## Your goal
Using the data that follows, output only the lines from the line with "ve, gastric bypass, vBloc" up to and including the line with "the UK after", exactly, leaving pictures aside.

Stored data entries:
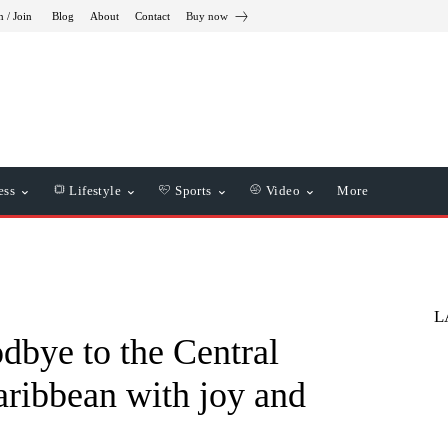
n / Join
Blog
About
Contact
Buy now
ess
Lifestyle
Sports
Video
More
L
dbye to the Central
ribbean with joy and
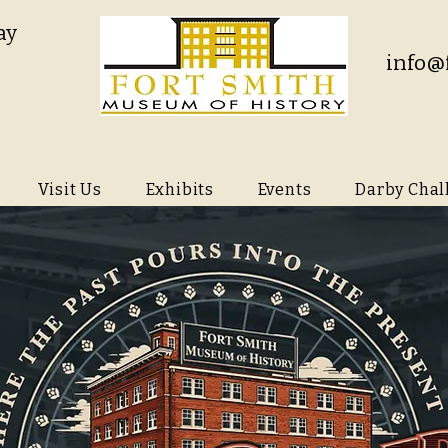
ay
info@
Visit Us
Exhibits
Events
Darby Chal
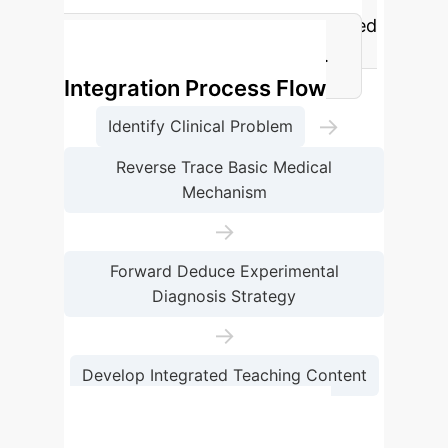
integrated teaching group compared
to the control group (p<0.001).
Integration Process Flow
→
Identify Clinical Problem
Reverse Trace Basic Medical
Mechanism
→
Forward Deduce Experimental
Diagnosis Strategy
→
Develop Integrated Teaching Content
→
Evaluate & Refine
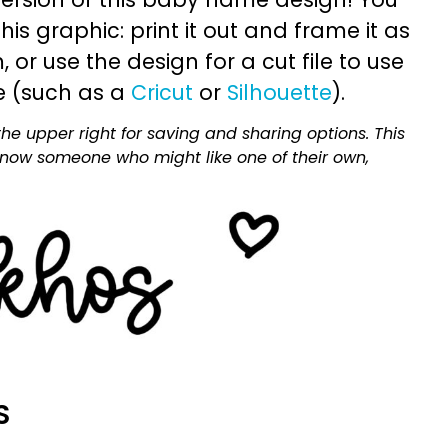
is graphic: print it out and frame it as
or use the design for a cut file to use
e (such as a
Cricut
or
Silhouette
).
he upper right for saving and sharing options. This
 know someone who might like one of their own,
S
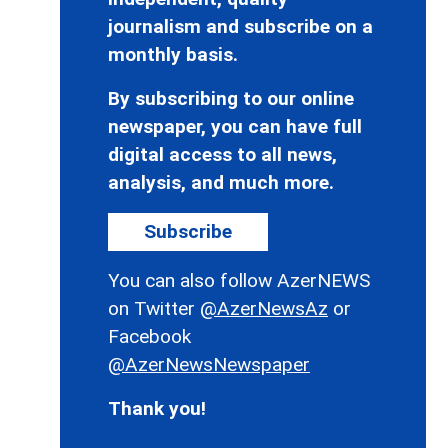
journalism and subscribe on a
monthly basis.
By subscribing to our online
newspaper, you can have full
digital access to all news,
analysis, and much more.
Subscribe
You can also follow AzerNEWS
on Twitter
@AzerNewsAz
or
Facebook
@AzerNewsNewspaper
Thank you!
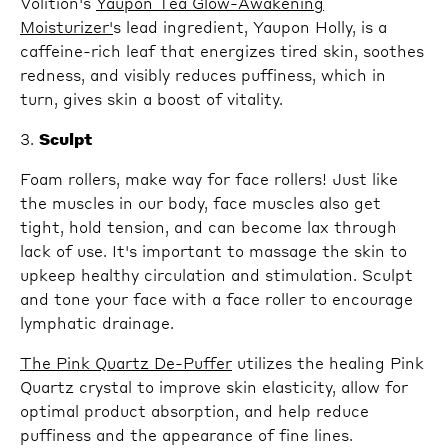
Volition's
Yaupon Tea Glow-Awakening
Moisturizer'
s lead ingredient, Yaupon Holly, is a
caffeine-rich leaf that energizes tired skin, soothes
redness, and visibly reduces puffiness, which in
turn, gives skin a boost of vitality.
3.
Sculpt
Foam rollers, make way for face rollers! Just like
the muscles in our body, face muscles also get
tight, hold tension, and can become lax through
lack of use. It's important to massage the skin to
upkeep healthy circulation and stimulation. Sculpt
and tone your face with a face roller to encourage
lymphatic drainage.
The Pink Quartz De-Puffer
utilizes the healing Pink
Quartz crystal to improve skin elasticity, allow for
optimal product absorption, and help reduce
puffiness and the appearance of fine lines.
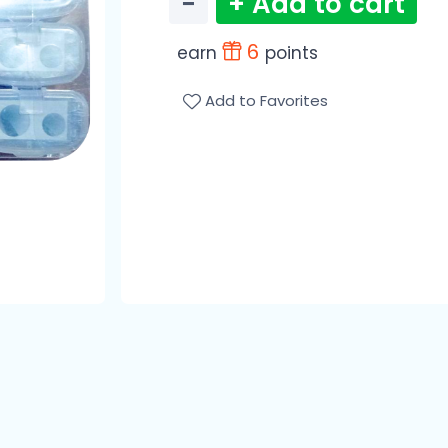
−
+ Add to cart
6
earn
points
Add to Favorites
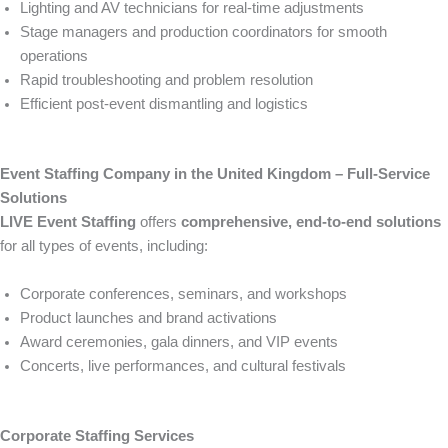
Lighting and AV technicians for real-time adjustments
Stage managers and production coordinators for smooth
operations
Rapid troubleshooting and problem resolution
Efficient post-event dismantling and logistics
Event Staffing Company in the United Kingdom – Full-Service
Solutions
LIVE Event Staffing
offers
comprehensive, end-to-end solutions
for all types of events, including:
Corporate conferences, seminars, and workshops
Product launches and brand activations
Award ceremonies, gala dinners, and VIP events
Concerts, live performances, and cultural festivals
Corporate Staffing Services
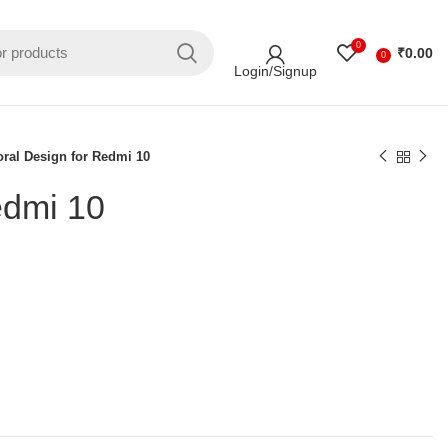
0
₹
0.00
0
Login/Signup
oral Design for Redmi 10
edmi 10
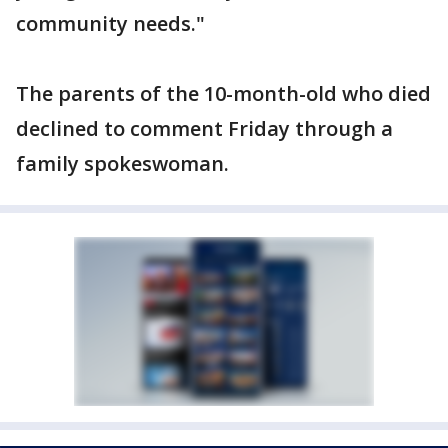
community needs."
The parents of the 10-month-old who died
declined to comment Friday through a
family spokeswoman.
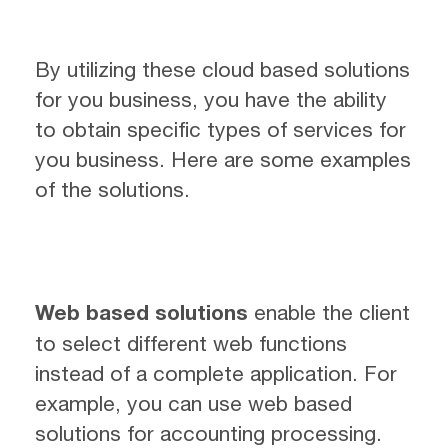
By utilizing these cloud based solutions
for you business, you have the ability
to obtain specific types of services for
you business. Here are some examples
of the solutions.
Web based solutions
enable the client
to select different web functions
instead of a complete application. For
example, you can use web based
solutions for accounting processing.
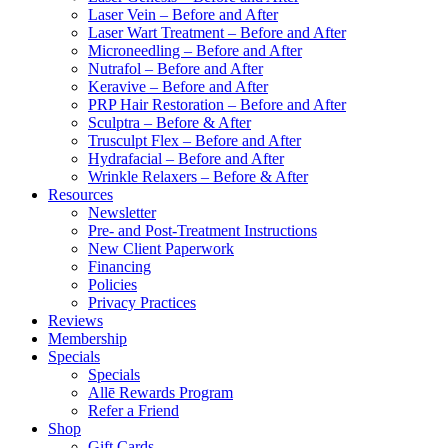
Laser Vein – Before and After
Laser Wart Treatment – Before and After
Microneedling – Before and After
Nutrafol – Before and After
Keravive – Before and After
PRP Hair Restoration – Before and After
Sculptra – Before & After
Trusculpt Flex – Before and After
Hydrafacial – Before and After
Wrinkle Relaxers – Before & After
Resources
Newsletter
Pre- and Post-Treatment Instructions
New Client Paperwork
Financing
Policies
Privacy Practices
Reviews
Membership
Specials
Specials
Allē Rewards Program
Refer a Friend
Shop
Gift Cards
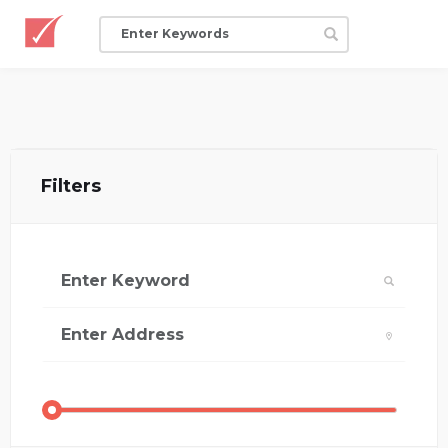
Filters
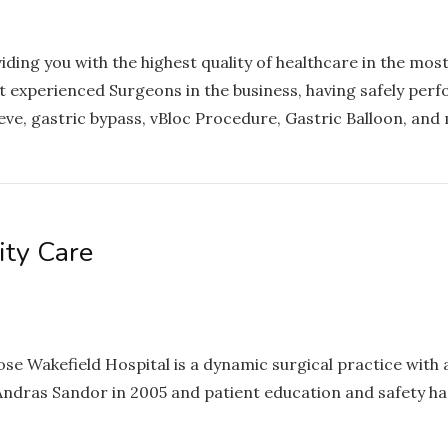
ing you with the highest quality of healthcare in the most
experienced Surgeons in the business, having safely per
ve, gastric bypass, vBloc Procedure, Gastric Balloon, and
ity Care
e Wakefield Hospital is a dynamic surgical practice with 
Andras Sandor in 2005 and patient education and safety ha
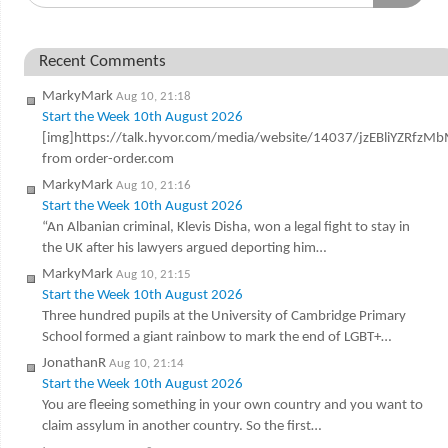
Recent Comments
MarkyMark
Aug 10, 21:18
Start the Week 10th August 2026
[img]https://talk.hyvor.com/media/website/14037/jzEBliYZRfz
from order-order.com
MarkyMark
Aug 10, 21:16
Start the Week 10th August 2026
“An Albanian criminal, Klevis Disha, won a legal fight to stay in
the UK after his lawyers argued deporting him…
MarkyMark
Aug 10, 21:15
Start the Week 10th August 2026
Three hundred pupils at the University of Cambridge Primary
School formed a giant rainbow to mark the end of LGBT+…
JonathanR
Aug 10, 21:14
Start the Week 10th August 2026
You are fleeing something in your own country and you want to
claim assylum in another country. So the first…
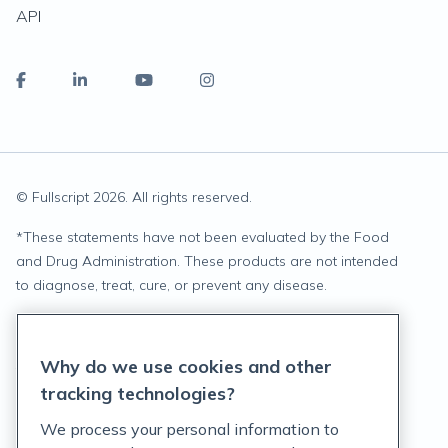
API
© Fullscript
2026
. All rights reserved.
*
These statements have not been evaluated by the Food
and Drug Administration. These products are not intended
to diagnose, treat, cure, or prevent any disease.
Privacy Statement
Why do we use cookies and other
Terms of Service
tracking technologies?
Accessibility Policy
We process your personal information to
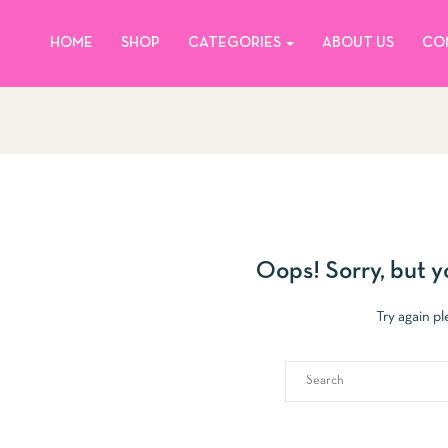
HOME
SHOP
CATEGORIES
ABOUT US
CO
Oops!
Sorry, but y
Try again p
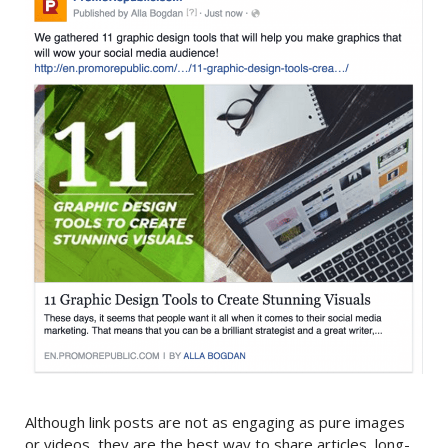
Although link posts are not as engaging as pure images
or videos, they are the best way to share articles, long-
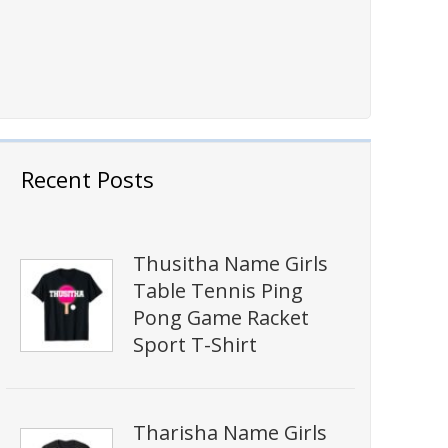
Recent Posts
Thusitha Name Girls
Table Tennis Ping
Pong Game Racket
Sport T-Shirt
Tharisha Name Girls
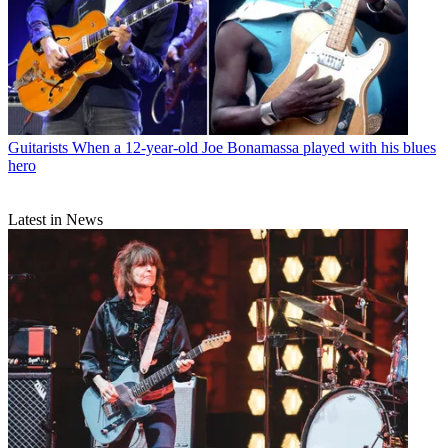
Guitarists
When a 12-year-old Joe Bonamassa played with his blues
hero
Latest in News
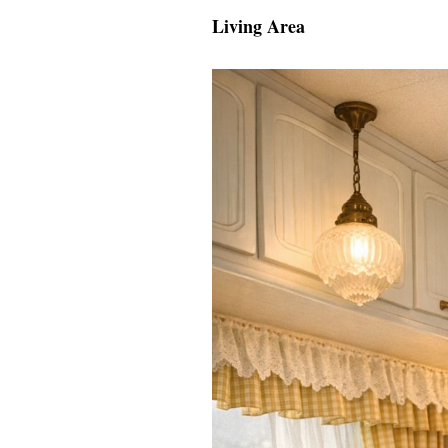
Living Area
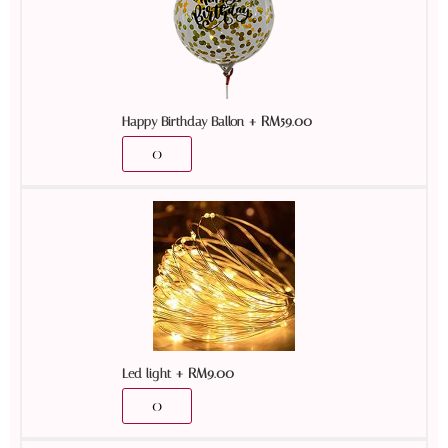
+
RM
59.00
Happy Birthday Ballon
+
RM
9.00
Led light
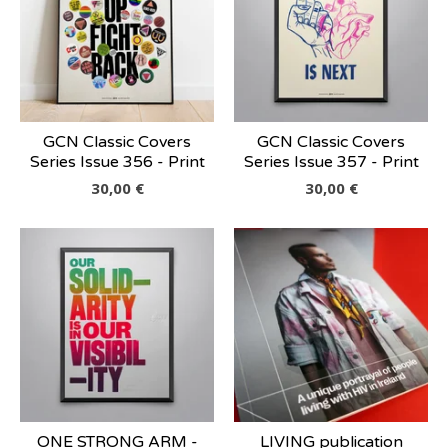
GCN Classic Covers
GCN Classic Covers
Series Issue 356 - Print
Series Issue 357 - Print
30,00
€
30,00
€
ONE STRONG ARM -
LIVING publication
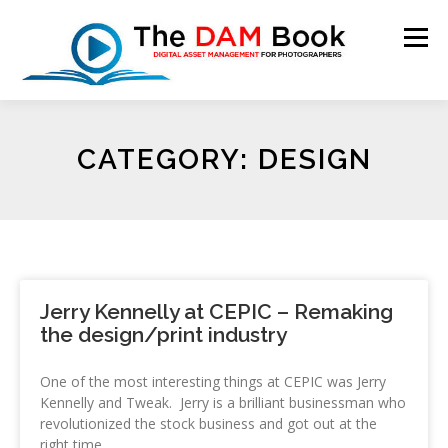
Menu
HOME
BOOKSHOP
RESOURCES
ABOUT
CATEGORY: DESIGN
BLOG
CONTACT
CART
Jerry Kennelly at CEPIC – Remaking
the design/print industry
One of the most interesting things at CEPIC was Jerry
Kennelly and Tweak. Jerry is a brilliant businessman who
revolutionized the stock business and got out at the
right time.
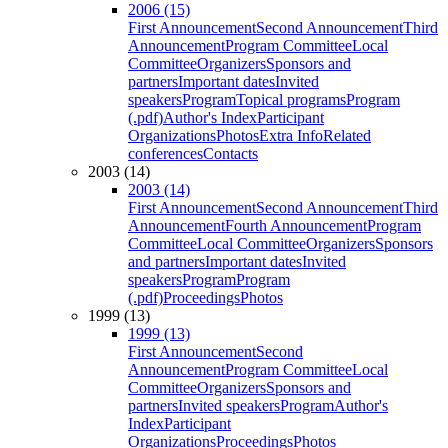
2006 (15)
First Announcement
Second Announcement
Third
Announcement
Program Committee
Local
Committee
Organizers
Sponsors and
partners
Important dates
Invited
speakers
Program
Topical programs
Program
(.pdf)
Author's Index
Participant
Organizations
Photos
Extra Info
Related
conferences
Contacts
2003 (14)
2003 (14)
First Announcement
Second Announcement
Third
Announcement
Fourth Announcement
Program
Committee
Local Committee
Organizers
Sponsors
and partners
Important dates
Invited
speakers
Program
Program
(.pdf)
Proceedings
Photos
1999 (13)
1999 (13)
First Announcement
Second
Announcement
Program Committee
Local
Committee
Organizers
Sponsors and
partners
Invited speakers
Program
Author's
Index
Participant
Organizations
Proceedings
Photos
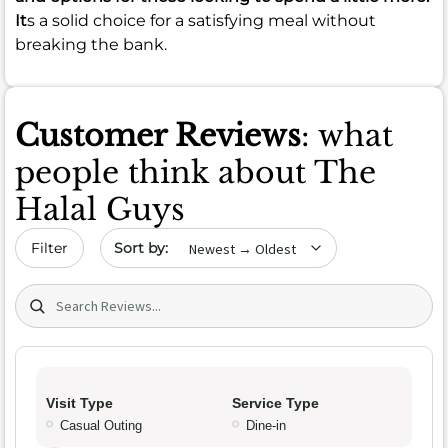
It
s a solid choice for a satisfying meal without
breaking the bank.
Customer Reviews
: what
people think about The
Halal Guys
Sort by date
Filter
Search (title/text)
Visit Type
Service Type
Casual Outing
Dine-in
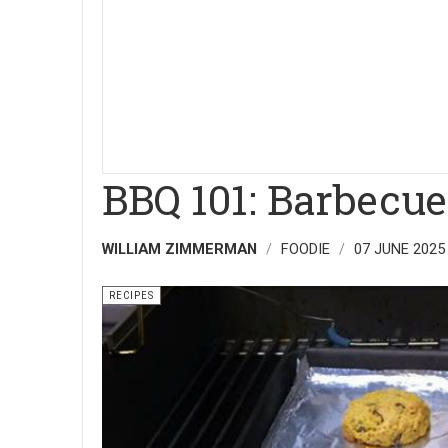
BBQ 101: Barbecue
WILLIAM ZIMMERMAN
FOODIE
07 JUNE 2025
RECIPES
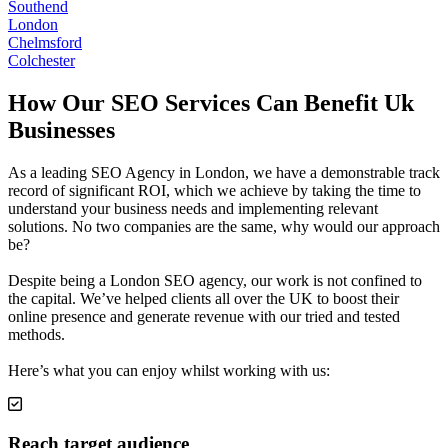
Southend
London
Chelmsford
Colchester
How Our SEO Services Can Benefit Uk
Businesses
As a leading SEO Agency in London, we have a demonstrable track
record of significant ROI, which we achieve by taking the time to
understand your business needs and implementing relevant
solutions. No two companies are the same, why would our approach
be?
Despite being a London SEO agency, our work is not confined to
the capital. We’ve helped clients all over the UK to boost their
online presence and generate revenue with our tried and tested
methods.
Here’s what you can enjoy whilst working with us:
Reach target audience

## Written reply
ve, gastric bypass, vBloc Procedure, Gastric Balloon, and
ity Care
e Wakefield Hospital is a dynamic surgical practice with 
Andras Sandor in 2005 and patient education and safety ha
Recent Comments
MarkyMark
Aug 10, 21:18
Start the Week 10th August 2026
[img]https://talk.hyvor.com/media/website/14037/jzEBliYZRfz
from order-order.com
MarkyMark
Aug 10, 21:16
Start the Week 10th August 2026
“An Albanian criminal, Klevis Disha, won a legal fight to stay in
the UK after his lawyers argued deporting him…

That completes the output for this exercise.